Count the lines in the data below holding the string "AEROJET" and write the total by itself.
─── RECORDS TO PROCESS
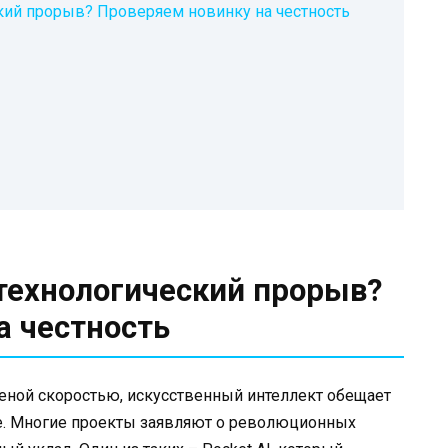
ский прорыв? Проверяем новинку на честность
 технологический прорыв?
а честность
шеной скоростью, искусственный интеллект обещает
е. Многие проекты заявляют о революционных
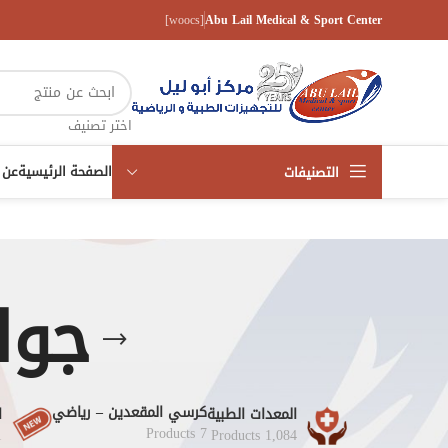
[woocs]
Abu Lail Medical & Sport Center
اختر تصنيف
الصفحة الرئيسية
عن 
التصنيفات
جوا
كرسي المقعدين – رياضي
المعدات الطبية
ا
7 Products
s
1,084 Products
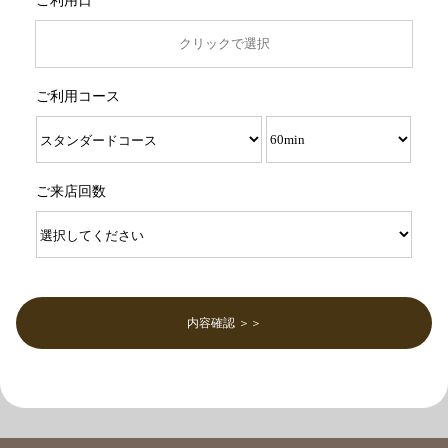
ご利用日
ご利用コース
ご来店回数
内容確認 ＞＞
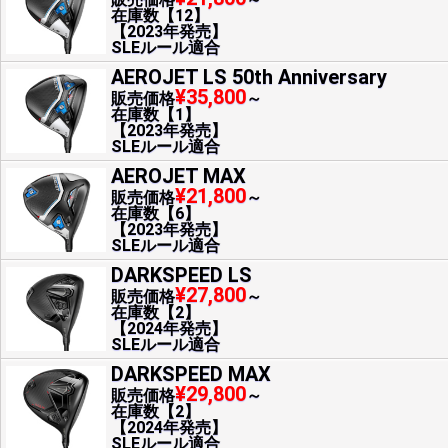
在庫数【12】
【2023年発売】
SLEルール適合
AEROJET LS 50th Anniversary
¥35,800
販売価格
～
在庫数【1】
【2023年発売】
SLEルール適合
AEROJET MAX
¥21,800
販売価格
～
在庫数【6】
【2023年発売】
SLEルール適合
DARKSPEED LS
¥27,800
販売価格
～
在庫数【2】
【2024年発売】
SLEルール適合
DARKSPEED MAX
¥29,800
販売価格
～
在庫数【2】
【2024年発売】
SLEルール適合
──────
> [ANSWER SECTION]
2